Solved – Fitting a power law to the relationship between two variables

fittingpower law

I have a small set of data that I need to fit a curve to (see image and data below).

enter image description here

algaeConc    adultDens
2.934961    6665.145469
2.921015    6665.144453
2.910769    6665.142377
2.908331    6665.138925
2.907658    6665.134515
2.907278    6665.128736
2.907130    6665.121034
2.907160    6665.117992
2.907326    6665.124547
2.907594    6665.131266

The data came out of a simulation model for which I was stressing a parameter (filtration rate) then recording what happened to my variables (algae concentration and adult density). Now, I need to fit a curve to this, and I have to admit I never saw this kind of decline before. So, I would like some suggestions about how to fit a curve to this. It seems to me that a power law might be needed, but I have never worked with those before and am not sure how to go about it.

I've spent all day reading about power laws and trying to fit it on R but only managed to confuse myself, so any help will be highly appreciated.

Edit: The X axis is inverted to match the stress on the filtration parameter (increasing stress, caused a decrease in algae concentration).

Best Answer

Here's the unflipped version of your plot:

plot of data from question

No choices of $a$ and $b$ in $y=ax^{-b}$ (where $y$ is adult density and $x$ is algae concentration) will fit that shape of relationship; they don't increase and flatten off up to a positive asymptote:

plot of various power laws for positive a

(with negative $a$ you can get it to increase to an asymptote, but the fit will be all negative)

Indeed, the range of your $x$-variable is so narrow (relative to its mean say) that a typical power curve will look effectively like a straight line.


A quick power-law diagnostic plot:

If you don't have intuition for power laws, to see whether a power law is likely to be a reasonable description, plot log y against log x (it doesn't matter which base of logs). It should look close to linear on that scale.

In your case we can see immediately that won't happen (indeed the coefficients of variation are so small that the log-scale plot looks a lot like the first plot above aside from the axis scales).

There are a number of nonlinear functions used for this kind of "saturation" relationship we see in the plot of the data (dozens of them, really). It's best to proceed from theoretical notions of what is happening (which might lead to a differential equation, say, and then to a functional form) than to guess at functional forms; indeed that sort of theoretical understanding is where most of the common increasing-to-an-asymptote type models arise.


Here's a few examples of nonlinear models that increase to an asymptote (at least for some parameter values); most of them will fit your data poorly:

\begin{eqnarray} E(y) &=& ax/(b+x) \\ E(y) &=& a(1-\exp(-bx)) \\ E(y) &=& a (1 - \exp(-b(x - c))) \\ E(y) &=& a+(c-a)\exp(-bx) \\ E(y) &=& a - c(x-d)^{-b} \\ E(y) &=& a \exp(-b/x) \end{eqnarray}

There are many others besides. You should be looking at subject-area knowledge to develop a model, though -- trawling through such a list of models to find one that fits effectively ruins any statistical inference on the same data, so unless you want to go collect another set of data (or indeed possibly several more), don't do that. Strictly speaking you should have a model in place before you even collect data.


Indeed there further consequences to using data-generated models / data-generated hypotheses that I haven't touched on there; there are a number of posts on site that discuss the effect of this kind of approach to choosing models.

In the situation where there's simply no subject-area knowledge to work form, and where the experimenter can collect any amount of data easily, such curve fitting strategies (trawling through a list) may have some value in helping to come up with plausible models -- as long as we take great care to make sure that the choice isn't just an artifact of our one set of data and we take similarly great care not to let the model-selection process affect our ultimate estimation and inference.

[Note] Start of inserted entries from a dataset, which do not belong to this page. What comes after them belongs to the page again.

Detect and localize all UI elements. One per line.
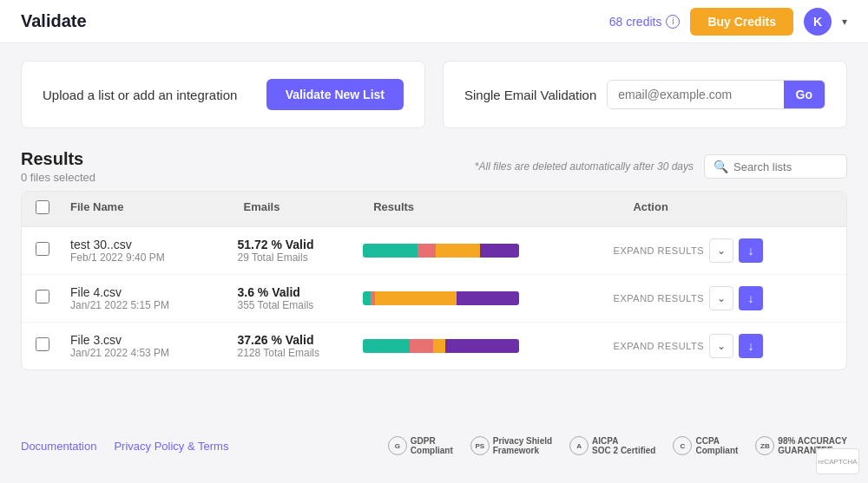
row-checkbox-2[interactable]: [36, 337, 49, 351]
table-row: File 3.csv Jan/21 2022 4:53 PM 37.26 % V…: [22, 323, 846, 369]
recaptcha-label: reCAPTCHA: [818, 458, 857, 466]
files-selected-count: 0 files selected: [21, 171, 95, 184]
total-emails-1: 355 Total Emails: [237, 299, 362, 311]
bar-unknown-1: [457, 291, 519, 305]
file-name-0: test 30..csv: [70, 238, 237, 251]
upload-card-label: Upload a list or add an integration: [43, 88, 237, 102]
valid-pct-2: 37.26 % Valid: [237, 333, 362, 347]
privacy-shield-badge: PS Privacy ShieldFramework: [470, 436, 552, 455]
privacy-shield-icon: PS: [470, 436, 490, 455]
account-chevron-icon[interactable]: ▾: [842, 16, 847, 28]
auto-delete-note: *All files are deleted automatically aft…: [475, 160, 694, 173]
file-info-0: test 30..csv Feb/1 2022 9:40 PM: [70, 238, 237, 264]
total-emails-2: 2128 Total Emails: [237, 347, 362, 359]
user-avatar-button[interactable]: K: [804, 8, 832, 36]
search-icon: 🔍: [713, 160, 728, 173]
row-checkbox-cell-1: [36, 290, 70, 307]
credits-display: 68 credits i: [609, 15, 681, 29]
action-col-0: EXPAND RESULTS ⌄ ↓: [614, 238, 763, 263]
file-date-1: Jan/21 2022 5:15 PM: [70, 299, 237, 311]
bar-valid-2: [363, 339, 410, 353]
ccpa-badge: C CCPACompliant: [673, 436, 738, 455]
download-button-2[interactable]: ↓: [739, 334, 763, 358]
row-chevron-button-1[interactable]: ⌄: [709, 286, 733, 310]
row-chevron-button-2[interactable]: ⌄: [709, 334, 733, 358]
documentation-link[interactable]: Documentation: [21, 440, 96, 453]
valid-pct-0: 51.72 % Valid: [237, 238, 362, 251]
results-section: Results 0 files selected *All files are …: [21, 149, 847, 370]
table-row: test 30..csv Feb/1 2022 9:40 PM 51.72 % …: [22, 227, 846, 275]
email-input-wrap: Go: [607, 80, 825, 109]
results-title: Results: [21, 149, 95, 169]
bar-valid-1: [363, 291, 371, 305]
validate-new-list-button[interactable]: Validate New List: [266, 79, 404, 110]
privacy-link[interactable]: Privacy Policy & Terms: [114, 440, 228, 453]
main-content: Upload a list or add an integration Vali…: [0, 43, 868, 388]
buy-credits-button[interactable]: Buy Credits: [690, 8, 793, 36]
email-validation-card: Single Email Validation Go: [443, 61, 847, 128]
go-button[interactable]: Go: [784, 81, 825, 108]
bar-risky-0: [436, 244, 479, 258]
col-header-emails: Emails: [244, 200, 374, 218]
expand-results-button-2[interactable]: EXPAND RESULTS: [614, 341, 704, 351]
file-name-2: File 3.csv: [70, 333, 237, 347]
select-all-checkbox[interactable]: [36, 200, 49, 214]
email-stats-1: 3.6 % Valid 355 Total Emails: [237, 285, 362, 311]
bar-unknown-0: [480, 244, 519, 258]
aicpa-badge: A AICPASOC 2 Certified: [569, 436, 655, 455]
header-right: 68 credits i Buy Credits K ▾: [609, 8, 847, 36]
download-button-1[interactable]: ↓: [739, 286, 763, 310]
search-input[interactable]: [733, 160, 838, 173]
row-checkbox-cell-2: [36, 337, 70, 355]
row-checkbox-0[interactable]: [36, 242, 49, 256]
file-info-2: File 3.csv Jan/21 2022 4:53 PM: [70, 333, 237, 359]
action-col-1: EXPAND RESULTS ⌄ ↓: [614, 286, 763, 310]
bar-chart-1: [363, 291, 614, 305]
bar-invalid-0: [418, 244, 437, 258]
valid-pct-1: 3.6 % Valid: [237, 285, 362, 299]
zb-icon: ZB: [755, 436, 774, 455]
bar-chart-2: [363, 339, 614, 353]
gdpr-icon: G: [388, 436, 407, 455]
expand-results-button-1[interactable]: EXPAND RESULTS: [614, 293, 704, 304]
row-checkbox-1[interactable]: [36, 290, 49, 304]
gdpr-badge: G GDPRCompliant: [388, 436, 453, 455]
bar-chart-0: [363, 244, 614, 258]
total-emails-0: 29 Total Emails: [237, 251, 362, 264]
file-name-1: File 4.csv: [70, 285, 237, 299]
row-chevron-button-0[interactable]: ⌄: [709, 238, 733, 263]
col-header-results: Results: [373, 200, 633, 218]
row-checkbox-cell-0: [36, 242, 70, 259]
expand-results-button-0[interactable]: EXPAND RESULTS: [614, 245, 704, 256]
page-footer: Documentation Privacy Policy & Terms G G…: [0, 422, 868, 469]
credits-amount: 68 credits: [609, 15, 662, 29]
email-stats-0: 51.72 % Valid 29 Total Emails: [237, 238, 362, 264]
top-row: Upload a list or add an integration Vali…: [21, 61, 847, 128]
upload-card: Upload a list or add an integration Vali…: [21, 61, 425, 128]
col-header-action: Action: [633, 200, 763, 218]
email-stats-2: 37.26 % Valid 2128 Total Emails: [237, 333, 362, 359]
results-table: File Name Emails Results Action test 30.…: [21, 191, 847, 370]
recaptcha-widget: reCAPTCHA: [816, 448, 859, 474]
file-date-0: Feb/1 2022 9:40 PM: [70, 251, 237, 264]
action-col-2: EXPAND RESULTS ⌄ ↓: [614, 334, 763, 358]
bar-risky-1: [375, 291, 457, 305]
credits-info-icon[interactable]: i: [666, 15, 680, 29]
bar-risky-2: [433, 339, 445, 353]
app-header: Validate 68 credits i Buy Credits K ▾: [0, 0, 868, 43]
table-row: File 4.csv Jan/21 2022 5:15 PM 3.6 % Val…: [22, 275, 846, 323]
email-validation-label: Single Email Validation: [464, 88, 596, 102]
file-info-1: File 4.csv Jan/21 2022 5:15 PM: [70, 285, 237, 311]
col-header-filename: File Name: [70, 200, 244, 218]
footer-badges: G GDPRCompliant PS Privacy ShieldFramewo…: [388, 436, 847, 455]
file-date-2: Jan/21 2022 4:53 PM: [70, 347, 237, 359]
bar-unknown-2: [445, 339, 519, 353]
ccpa-icon: C: [673, 436, 692, 455]
download-button-0[interactable]: ↓: [739, 238, 763, 263]
email-input[interactable]: [608, 81, 783, 108]
footer-links: Documentation Privacy Policy & Terms: [21, 440, 228, 453]
app-logo: Validate: [21, 11, 87, 31]
bar-valid-0: [363, 244, 418, 258]
bar-invalid-2: [410, 339, 433, 353]
table-header-row: File Name Emails Results Action: [22, 192, 846, 227]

For example if we take enough data that we can do out of sample testing (i.e. we can see if the model performs well on data we didn't use to pick the model) and other people repeat the experiment (so we can see whether the same curve tends to be picked up across multiple independently-run experiments - that it's robust to the small changes in the setup that naturally occur when one goes to a different lab with their own pieces of equipment and different people running the experiment).

Once that's all done and the model actually can be seen to "work" in some sense, we can then sample an entirely new data set on which to perform estimation and inference (again, where possible, using out-of-sample assessment to avoid over-reliance on asymptotic approximations and on assuming the model is actually the data-generating process when computing thinks like intervals and standard errors). If we can't do something like that, such list trawling can be quite dangerous, leading to models that tell us something about the particulars of our data and our modelling process but little of value about the thing we want to model.